Dancing With Shellcodes: Cracking the latest version of Guloader

14 min readApr 19, 2021

Guloader is a downloader that has been active since 2019. It is known to deliver various malware, more notably: Agent-Tesla, Netwire, FormBook, Nanocore, and Parallax RAT.

The malware architecture consists of a VB wrapper and a shellcode that does all the malicious activities of Guloader. Although many malware use crypters that have shellcode in their initial droppers, the Guloader shellcode is notorious for its anti-analysis capabilities; thus making the unpacking mechanism of Guloader much more challenging.

The majority of the anti-analysis functionality of Guloader is already published by several security researchers. However, for researchers who are not 100% familiar with the Guloader shellcode, it could be challenging to predict where these features are located, which might lead to failure in analysis.

In this article, I will present a step-by-step dynamic analysis of Guloader. As well, the malware anti-analysis functions, and how to overcome them.
Also, I will demonstrate the malware’s main objectives.

Note- Guloader heavily uses time checks and other traditional anti-analysis techniques. Therefore, to save time, in this analysis I will use the ScyllaHide plugin.
Also, several of the Guloader’s anti-analysis techniques are impossible to evade without manual intervention. So I will mainly (but not only) focus on them.

File metadata

Hash: d55259bcf47af7e645ab7b003aa2cd4071cb36c6

Getting into the shellcode

In its initial state, Guloader is wrapped with a VB. To overcome it, we’ll first reach the entry point and then set a breakpoint on VirtualAlloc. Next, we will click Run 12 times (the VB wrapper calls several times to VirtualAlloc, but we only care about the 12th time).

As we return to user code from the 12th VirtualAlloc, we will see the next image

Now, Guloader will write the shellcode to this newly allocated memory - The process consists of several JMP instructions. Scroll down until you’ll see a CALL to the register EDI (the place where the shellcode is eventually stored).
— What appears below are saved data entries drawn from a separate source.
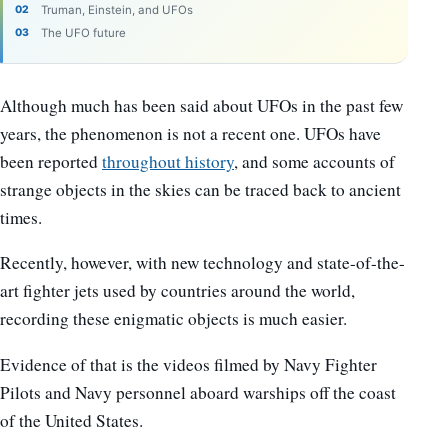
Truman, Einstein, and UFOs
The UFO future
Although much has been said about UFOs in the past few
years, the phenomenon is not a recent one. UFOs have
been reported
throughout history
, and some accounts of
strange objects in the skies can be traced back to ancient
times.
Recently, however, with new technology and state-of-the-
art fighter jets used by countries around the world,
recording these enigmatic objects is much easier.
Evidence of that is the videos filmed by Navy Fighter
Pilots and Navy personnel aboard warships off the coast
of the United States.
Taking this CALL will lead us to the shellcode itself.

Immediately after taking the CALL to EDI, we’ll see a jump to another location. Take this jump as well.

The shellcode

After taking the initial jump, we see three different functions. For our unpacking tutorial, we can skip them and go straight to the JMP 602766, located at the end.

After taking the jump, we see an immediate CALL to 600144, step into it.

Now, we see several functions and a JMP at the end. Also, we see that the first function is 6013A9.

Anti-Analysis 1: Anti-VM

To our surprise, when we will try to step over the CALL to function 6031A9 we encounter the following message box.

Why did it happen?

Without paying attention, the shellcode pushed 8 pre-computed hashes into the stack, in the following order:
push 0xB314751D
push 0xA7C53F01
push 0x7F21185B
push 0x3E17ADE6
push 0xF21FD920
push 0x27AA3188
push 0xDFCB8F12
push 0x2D9CC76C
These hashes will be used by the function 6031A9 in the following manner:
1) The function will use the API call ZwQueryVirtualMemory (the kernel equivalent of VirtualQuery) to scan the process’s memory.

2) The pre-computed hashes will be calculated using the djb2 algorithm. Each one of them will represent a string that is related to a Virtual Machine product (for example 0xB314751D represents “vmtoolsdControlWndClass”).

3) If one of these strings will be found by the ZwQueryVirtualMemory, the process will create the previously mentioned message box.

How we overcome this anti-VM technique?

There are three different approaches we can take:
1) The first approach is to change the pre-computed hashes on the stack before the call to 6031A9.
2) Fill the CALL line with no operation (NOP)
3) Change the control flow by redirecting the EIP register to contain the address of the next instruction (after the CALL to 6031A9)

For this example, I took the first approach and changed the hashes suffix to “22”.

As we continue to step over to the next functions, we encounter the function 601F28, which is 2 functions below 6031A9 (the anti-VM function).

Anti-Analysis 2: Time checks & CPUID

If we will try to step over this function, we’ll see that we are stuck and can't move forward.

Why did it happen?

Inside the function 601F28, there is another routine that consists of two anti-analysis mechanisms. Time cheks using RDTSC (Read Time-Stamp Counter), and anti-VM using CPUID.

How we overcome this anti-analysis?

Similar to the first anti-VM, we can change the control flow with the EIP register, or fill the line of the CALL to 601F28 with NOPS.

After choosing our preferred method, we can go to the next JMP instruction.